● **What is expected**
The records that follow must be reproduced in full, with every picture excluded.

● **Record excerpts**
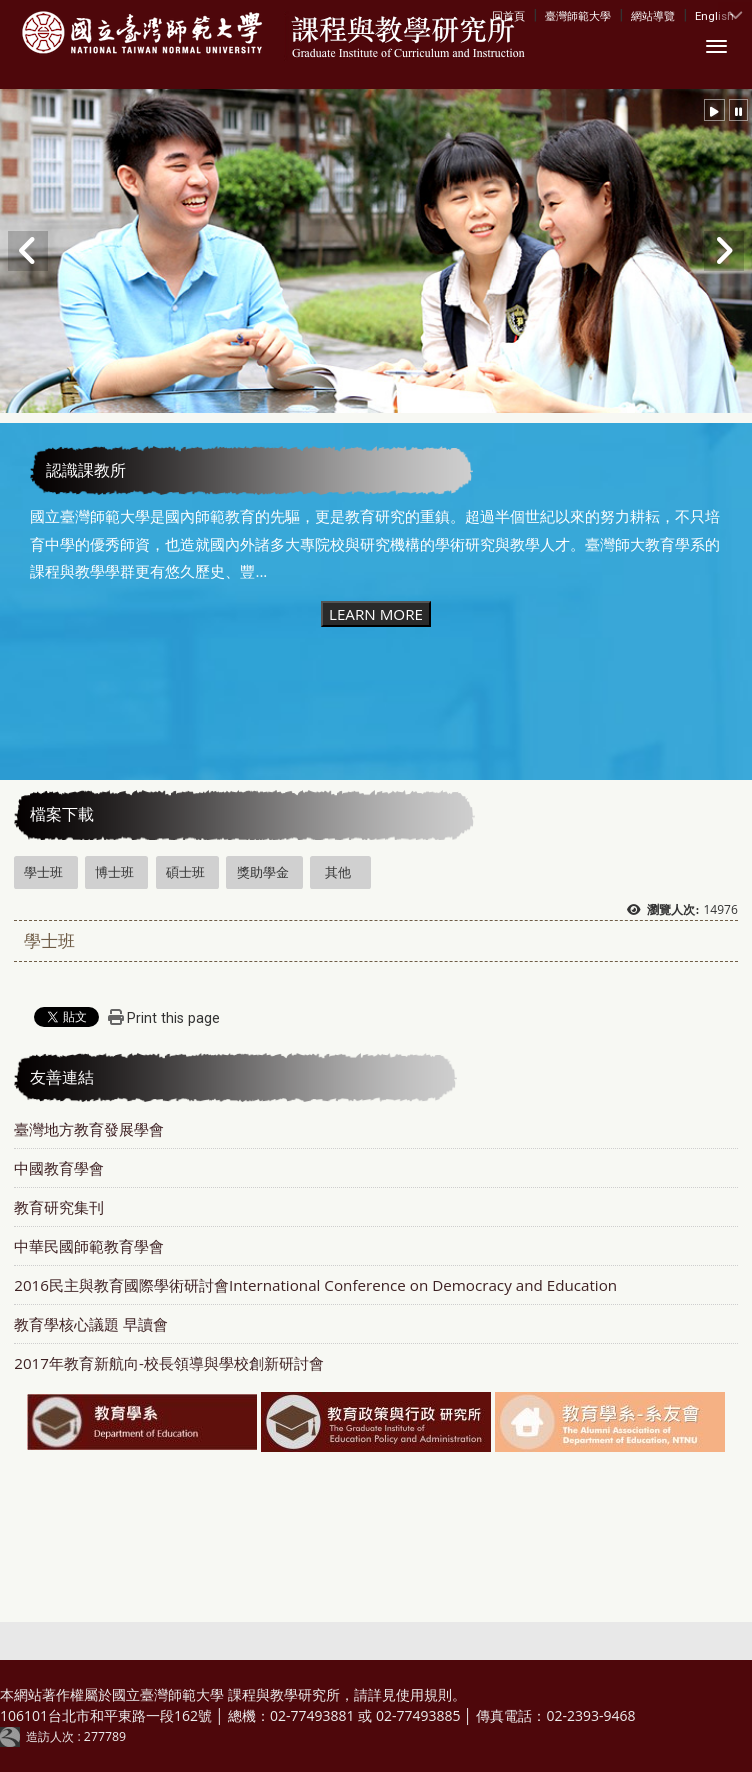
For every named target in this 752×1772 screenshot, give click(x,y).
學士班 (43, 872)
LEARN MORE (376, 614)
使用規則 (424, 1694)
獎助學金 (263, 872)
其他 (338, 872)
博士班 (114, 872)
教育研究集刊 (59, 1207)
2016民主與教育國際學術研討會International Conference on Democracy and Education (315, 1285)
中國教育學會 (59, 1168)
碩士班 (185, 872)
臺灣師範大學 (578, 16)
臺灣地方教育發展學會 (89, 1129)
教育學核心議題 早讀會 (91, 1324)
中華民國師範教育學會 (89, 1246)
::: (496, 15)
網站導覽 (653, 16)
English (714, 16)
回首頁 (508, 16)
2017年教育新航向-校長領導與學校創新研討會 (169, 1363)
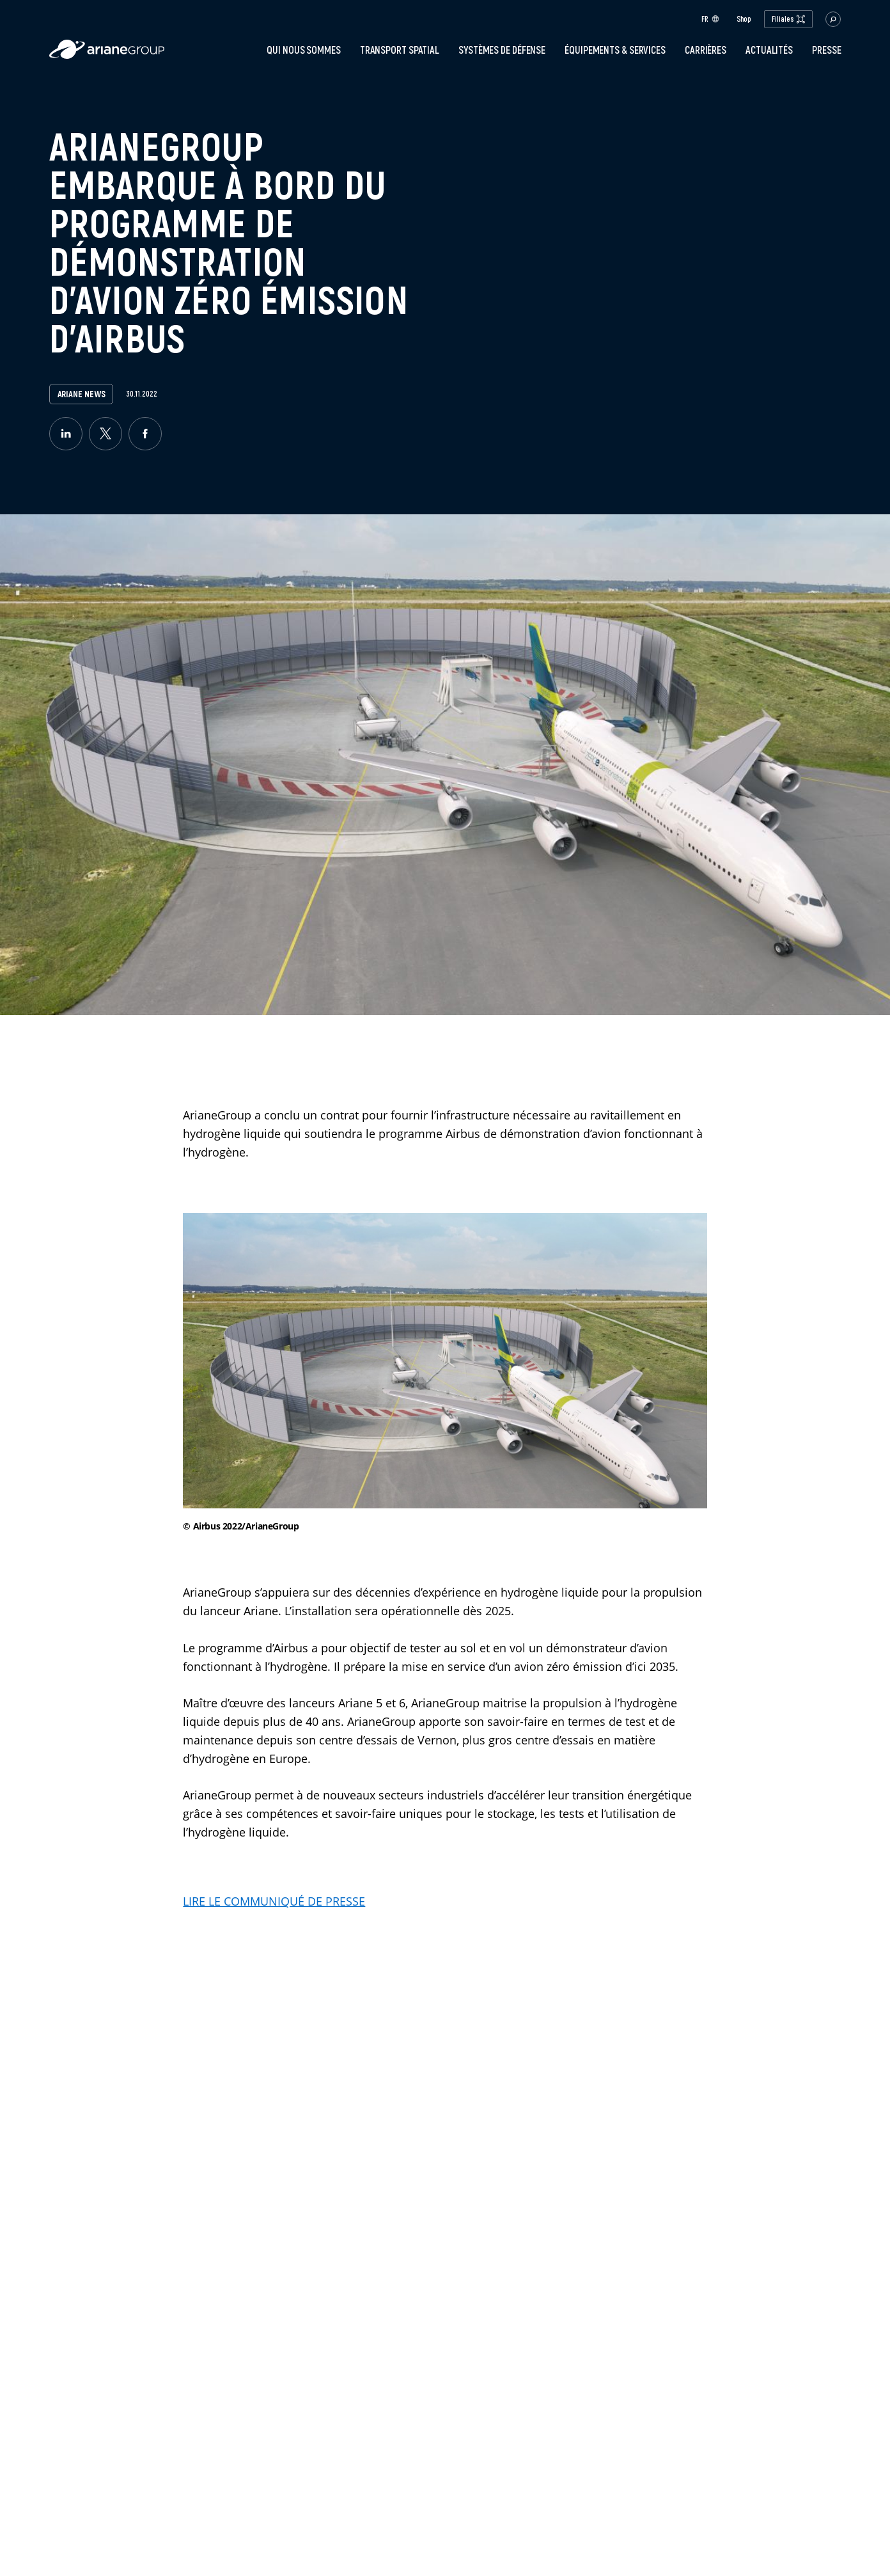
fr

● **Exercise response**
For every named target in this 752×1772 screenshot, give click(x,y).
學士班 (43, 872)
LEARN MORE (376, 614)
使用規則 (424, 1694)
獎助學金 (263, 872)
其他 (338, 872)
博士班 (114, 872)
教育研究集刊 (59, 1207)
2016民主與教育國際學術研討會International Conference on Democracy and Education (315, 1285)
中國教育學會 (59, 1168)
碩士班 (185, 872)
臺灣師範大學 (578, 16)
臺灣地方教育發展學會 (89, 1129)
教育學核心議題 早讀會 (91, 1324)
中華民國師範教育學會 (89, 1246)
::: (496, 15)
網站導覽 (653, 16)
English (714, 16)
回首頁 (508, 16)
2017年教育新航向-校長領導與學校創新研討會 (169, 1363)
fr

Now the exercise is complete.